The most surprising aspect of the Tuesday rally -- at least for me -- was that the put/call ratio was 103% even at the end of the day. That tells me the acceptance of the rally was not there.
I heard complaints about the volume. Volume has always increased on down moves and lightened up on up moves. It's been that way for years. And to call Tuesday's volume light seems incorrect to me. Here is a chart of Nasdaq with volume. Does that look like light volume to you? It was higher than Monday's down day and pretty much in line with the last two weeks.
Another complaint was the banks didn't participate. They didn't. The banks have been awful for weeks now. But one thing has changed. Weeks ago everyone loved them. Can you remember the last time you heard someone on television recommending the banks? They wouldn't dare. Yet Bank Index was red in the morning and reversed late in the day to close near the highs. I think the Banks deserve an oversold rally.

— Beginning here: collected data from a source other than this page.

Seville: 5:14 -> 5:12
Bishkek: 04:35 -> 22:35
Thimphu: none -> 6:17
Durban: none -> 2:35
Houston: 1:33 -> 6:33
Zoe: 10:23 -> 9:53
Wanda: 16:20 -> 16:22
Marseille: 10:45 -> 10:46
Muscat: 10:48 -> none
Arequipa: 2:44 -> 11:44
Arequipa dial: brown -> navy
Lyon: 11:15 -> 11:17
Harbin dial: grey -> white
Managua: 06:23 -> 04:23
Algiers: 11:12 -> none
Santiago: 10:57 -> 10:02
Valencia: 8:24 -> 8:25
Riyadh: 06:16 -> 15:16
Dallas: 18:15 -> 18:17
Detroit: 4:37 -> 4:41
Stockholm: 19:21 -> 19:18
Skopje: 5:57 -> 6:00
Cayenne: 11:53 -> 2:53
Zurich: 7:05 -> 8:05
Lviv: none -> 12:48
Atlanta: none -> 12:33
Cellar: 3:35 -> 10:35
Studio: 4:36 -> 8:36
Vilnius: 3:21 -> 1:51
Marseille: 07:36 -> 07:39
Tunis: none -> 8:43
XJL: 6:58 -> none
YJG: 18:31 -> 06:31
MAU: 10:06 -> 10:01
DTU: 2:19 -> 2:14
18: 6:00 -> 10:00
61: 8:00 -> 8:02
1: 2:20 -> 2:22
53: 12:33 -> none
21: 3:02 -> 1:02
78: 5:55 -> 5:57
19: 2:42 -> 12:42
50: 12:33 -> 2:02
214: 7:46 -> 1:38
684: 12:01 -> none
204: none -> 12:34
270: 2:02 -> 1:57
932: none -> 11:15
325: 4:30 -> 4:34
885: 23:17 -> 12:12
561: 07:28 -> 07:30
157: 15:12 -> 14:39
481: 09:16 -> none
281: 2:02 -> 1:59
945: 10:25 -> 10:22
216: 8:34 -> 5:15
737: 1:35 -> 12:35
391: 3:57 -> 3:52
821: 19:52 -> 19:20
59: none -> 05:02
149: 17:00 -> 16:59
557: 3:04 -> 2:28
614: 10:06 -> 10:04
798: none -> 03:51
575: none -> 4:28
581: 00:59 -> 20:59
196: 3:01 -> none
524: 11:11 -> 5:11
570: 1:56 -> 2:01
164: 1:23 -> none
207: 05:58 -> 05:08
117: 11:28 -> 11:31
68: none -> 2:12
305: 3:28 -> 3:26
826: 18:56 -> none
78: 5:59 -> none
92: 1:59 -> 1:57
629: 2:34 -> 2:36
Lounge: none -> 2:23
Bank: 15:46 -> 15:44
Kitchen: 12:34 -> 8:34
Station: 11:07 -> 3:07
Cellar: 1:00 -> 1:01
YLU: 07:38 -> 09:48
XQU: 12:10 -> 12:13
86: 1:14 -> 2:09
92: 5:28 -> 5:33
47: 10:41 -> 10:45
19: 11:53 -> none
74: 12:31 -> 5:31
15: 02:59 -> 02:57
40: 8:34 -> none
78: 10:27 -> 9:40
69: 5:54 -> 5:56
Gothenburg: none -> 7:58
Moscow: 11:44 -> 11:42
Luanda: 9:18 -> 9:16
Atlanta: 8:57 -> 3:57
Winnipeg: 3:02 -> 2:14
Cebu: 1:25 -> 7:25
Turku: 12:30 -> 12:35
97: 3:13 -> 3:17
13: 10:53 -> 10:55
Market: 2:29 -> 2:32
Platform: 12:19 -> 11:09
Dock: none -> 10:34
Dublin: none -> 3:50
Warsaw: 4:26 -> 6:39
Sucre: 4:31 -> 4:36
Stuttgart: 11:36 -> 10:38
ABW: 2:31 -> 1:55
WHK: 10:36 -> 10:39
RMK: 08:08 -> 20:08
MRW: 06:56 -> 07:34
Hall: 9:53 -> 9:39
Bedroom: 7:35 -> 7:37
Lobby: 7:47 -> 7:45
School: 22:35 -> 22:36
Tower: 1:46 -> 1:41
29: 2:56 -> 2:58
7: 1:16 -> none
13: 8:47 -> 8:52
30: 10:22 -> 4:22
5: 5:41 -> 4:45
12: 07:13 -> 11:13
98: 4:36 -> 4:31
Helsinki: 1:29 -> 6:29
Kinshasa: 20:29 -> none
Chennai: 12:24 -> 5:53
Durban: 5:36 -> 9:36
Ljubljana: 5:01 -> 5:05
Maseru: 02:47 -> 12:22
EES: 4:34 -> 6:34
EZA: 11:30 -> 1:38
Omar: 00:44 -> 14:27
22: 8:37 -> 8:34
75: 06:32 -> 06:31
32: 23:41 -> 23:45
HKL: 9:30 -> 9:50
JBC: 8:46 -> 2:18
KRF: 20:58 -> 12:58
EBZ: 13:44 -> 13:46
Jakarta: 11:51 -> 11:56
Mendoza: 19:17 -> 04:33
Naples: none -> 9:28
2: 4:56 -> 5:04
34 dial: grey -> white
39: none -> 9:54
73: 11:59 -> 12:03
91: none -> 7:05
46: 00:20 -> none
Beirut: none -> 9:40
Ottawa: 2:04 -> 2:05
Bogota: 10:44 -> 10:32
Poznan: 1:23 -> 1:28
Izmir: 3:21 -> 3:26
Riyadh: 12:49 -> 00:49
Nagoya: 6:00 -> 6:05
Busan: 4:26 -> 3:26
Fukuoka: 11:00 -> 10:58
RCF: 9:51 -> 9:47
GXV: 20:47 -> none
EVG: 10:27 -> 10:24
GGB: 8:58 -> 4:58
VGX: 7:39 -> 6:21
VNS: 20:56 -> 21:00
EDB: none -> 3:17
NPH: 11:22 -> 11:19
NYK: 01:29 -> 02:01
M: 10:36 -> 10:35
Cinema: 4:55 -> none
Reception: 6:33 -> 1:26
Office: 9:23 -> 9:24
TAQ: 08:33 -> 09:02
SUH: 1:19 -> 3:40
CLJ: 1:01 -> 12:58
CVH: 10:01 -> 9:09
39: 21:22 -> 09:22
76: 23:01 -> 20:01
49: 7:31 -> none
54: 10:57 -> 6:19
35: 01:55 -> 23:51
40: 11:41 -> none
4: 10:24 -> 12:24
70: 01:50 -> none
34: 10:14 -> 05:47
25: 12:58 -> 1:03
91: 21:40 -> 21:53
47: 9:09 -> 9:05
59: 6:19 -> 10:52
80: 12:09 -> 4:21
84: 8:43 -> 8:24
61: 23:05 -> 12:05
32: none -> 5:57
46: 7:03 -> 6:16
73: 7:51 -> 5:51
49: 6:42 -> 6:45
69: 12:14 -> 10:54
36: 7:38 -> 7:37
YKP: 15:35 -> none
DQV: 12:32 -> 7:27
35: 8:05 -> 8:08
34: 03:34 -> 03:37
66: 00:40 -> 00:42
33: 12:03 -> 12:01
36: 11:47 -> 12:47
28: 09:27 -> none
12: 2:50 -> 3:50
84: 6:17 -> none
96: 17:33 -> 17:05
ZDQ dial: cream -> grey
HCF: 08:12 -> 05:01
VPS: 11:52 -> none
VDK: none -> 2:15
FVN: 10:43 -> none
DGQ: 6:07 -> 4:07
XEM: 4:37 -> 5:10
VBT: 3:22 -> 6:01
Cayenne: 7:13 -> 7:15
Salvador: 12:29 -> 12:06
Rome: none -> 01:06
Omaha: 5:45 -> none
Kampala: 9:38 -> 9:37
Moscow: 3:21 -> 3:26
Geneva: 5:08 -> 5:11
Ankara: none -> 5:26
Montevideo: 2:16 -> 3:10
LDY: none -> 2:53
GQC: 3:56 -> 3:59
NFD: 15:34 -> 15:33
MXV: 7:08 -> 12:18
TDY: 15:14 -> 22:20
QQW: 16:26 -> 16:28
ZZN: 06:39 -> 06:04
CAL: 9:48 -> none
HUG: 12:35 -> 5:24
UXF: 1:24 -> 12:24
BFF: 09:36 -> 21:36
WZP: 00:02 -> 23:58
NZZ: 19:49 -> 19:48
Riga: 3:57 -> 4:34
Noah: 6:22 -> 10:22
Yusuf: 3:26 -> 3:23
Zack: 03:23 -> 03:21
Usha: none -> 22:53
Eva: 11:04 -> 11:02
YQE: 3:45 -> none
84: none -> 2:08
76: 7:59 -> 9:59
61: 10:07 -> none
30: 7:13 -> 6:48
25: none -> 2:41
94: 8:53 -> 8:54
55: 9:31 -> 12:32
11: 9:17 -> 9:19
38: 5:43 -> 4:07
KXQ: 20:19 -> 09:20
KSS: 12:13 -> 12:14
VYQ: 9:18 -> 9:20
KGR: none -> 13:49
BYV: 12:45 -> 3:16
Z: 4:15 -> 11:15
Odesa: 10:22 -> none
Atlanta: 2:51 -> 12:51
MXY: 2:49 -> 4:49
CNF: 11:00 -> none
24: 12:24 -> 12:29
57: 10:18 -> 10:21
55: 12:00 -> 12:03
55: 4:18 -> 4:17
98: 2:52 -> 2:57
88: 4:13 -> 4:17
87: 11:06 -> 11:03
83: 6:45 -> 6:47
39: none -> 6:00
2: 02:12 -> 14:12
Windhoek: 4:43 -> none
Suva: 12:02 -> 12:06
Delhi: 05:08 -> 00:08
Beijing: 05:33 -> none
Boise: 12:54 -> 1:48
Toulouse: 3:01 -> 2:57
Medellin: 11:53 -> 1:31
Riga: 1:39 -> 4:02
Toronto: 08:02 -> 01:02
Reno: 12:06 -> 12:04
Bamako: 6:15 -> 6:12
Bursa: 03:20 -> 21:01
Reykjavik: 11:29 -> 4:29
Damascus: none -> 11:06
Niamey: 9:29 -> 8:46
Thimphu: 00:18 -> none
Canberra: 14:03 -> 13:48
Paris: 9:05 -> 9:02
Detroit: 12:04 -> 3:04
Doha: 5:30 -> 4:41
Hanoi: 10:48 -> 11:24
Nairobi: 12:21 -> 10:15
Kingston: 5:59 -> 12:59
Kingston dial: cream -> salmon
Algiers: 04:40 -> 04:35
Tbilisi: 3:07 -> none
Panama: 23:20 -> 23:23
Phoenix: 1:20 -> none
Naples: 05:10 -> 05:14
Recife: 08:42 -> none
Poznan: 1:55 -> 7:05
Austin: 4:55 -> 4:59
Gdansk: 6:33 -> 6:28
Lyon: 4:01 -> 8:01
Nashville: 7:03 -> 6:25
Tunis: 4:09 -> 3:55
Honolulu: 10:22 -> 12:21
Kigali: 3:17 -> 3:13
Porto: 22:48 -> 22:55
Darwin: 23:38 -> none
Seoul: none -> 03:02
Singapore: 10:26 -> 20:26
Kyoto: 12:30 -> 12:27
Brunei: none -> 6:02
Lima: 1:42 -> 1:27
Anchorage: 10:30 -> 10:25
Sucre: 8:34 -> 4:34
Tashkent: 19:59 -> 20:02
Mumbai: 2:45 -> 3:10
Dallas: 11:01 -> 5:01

There were other complaints too but let's remember we're oversold. That doesn't change just because we rallied one day. It's still too far away to peg closely but the Oscillator looks as though it won't get overbought until around Friday, October 26.
This doesn't mean we will rally every single day between now and then but it means the momentum is with the upside while we're still oversold.
The Hi-Lo Indicator only just fell under 15% late last week. Nasdaq's only did so this week. The NYSE is now at 8% and Nasdaq is at 11%. That's still oversold.
Breadth was the best we've seen in about 18 months. In fact, the McClellan Summation Index which has been in a downtrend for months, but most notably fell off a cliff six weeks ago needed a net differential of +2,600 advancers minus decliners to reverse as of Tuesday morning. It now only needs +300. That is within reach.
The 10-day moving average of the put/call ratio has finally pushed itself up into higher ground. It has not yet rolled over. I still expect it will do so later this week.
Finally I would point out that the day started out with the small caps lagging but at the end of the day they had outperformed for the second day in a row. We haven't seen a move like that in the ratio since mid-August. But in mid August the ratio wasn't at the bottom of the range. Now it is.
The charts still look bad. But as I have said bad charts turn good and good charts turn bad. I doubt we'll see a rally every single day but we're still oversold so the declines should give us another rally attempt.